Sur la route, mon écoute est flottante ; la ville défile à droite et à gauche comme si c’était une autre, j’ai appris à ne plus conduire sans regarder et me repère dans le dédale comme en rêve — la radio est allumée, elle dit, avec cette voix suave qui est la sienne désormais, qu’il va nous falloir apprendre à boire nos os usés, et je suis sorti de mon demi-rêve comme en sursaut par la phrase, par l’image qui naît immédiatement : des coupes pleines d’os réduits en poudre qu’on boirait collectivement à l’orgie nouvelle des temps refondés : quels os précisément, je monte le son, curieux : il y a peut-être des os plus féconds qui étancheraient mieux notre soif et en moi surgissent évidemment, affreusement splendides, des ossuaires destinés à se répandre en larmes pures pour nous abreuver : j’écoute plus attentivement : … « le perméat, c’est-à-dire l’eau éliminée d’une partie de ses micropolluants, passe par un système de photocatalyse solaire, procédé qui avec le soleil et des semi-conducteurs photosensibles permet une réaction chimique qui va attaquer les molécules de micropolluants bio récalcitrantes… », j’ai compris, de tout ceci, seulement le mot eau et ce qu’il recouvrait, s’agissant d’eaux usés plus propres à la consommation que nos corps exhumés ; enfin, j’arrivais.

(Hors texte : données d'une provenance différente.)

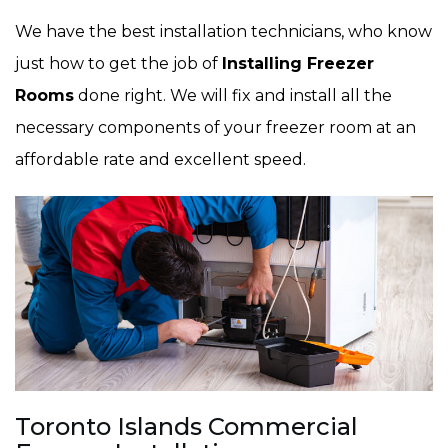
We have the best installation technicians, who know
just how to get the job of
Installing Freezer
Rooms
done right. We will fix and install all the
necessary components of your freezer room at an
affordable rate and excellent speed.
Toronto Islands Commercial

Je tourne encore autour du mot d’antimonde, son évidence — outre ce mot, sa qualité immédiatement sensible d’ouverture à l’irréalité — et ce qu’il recouvre comme possible toujours à venir : négatif du monde et son double indispensable, l’antimonde désigne cette zone interlope aux principes et aux pratiques qui ne correspondent pas à celles qui légifèrent notre monde : lieux de transit, espaces en marges, territoires désolés et abandonnés pas seulement par la République — sauf que tous ces lieux de l’antimonde sont les seuls féconds, qu’ils s’étendent aux lieux plus terribles de nos rêves, de nos désirs, qu’une salle de théâtre est à elle seule un antimonde, une salle de cinéma vide (ou presque), espace terrible où tout pourrait être possible, puisque tout l’est.

La différence entre un mystère et un secret, c’est le complot : un secret nous lie à lui, et aux autres ; un mystère nous jette dans la solitude.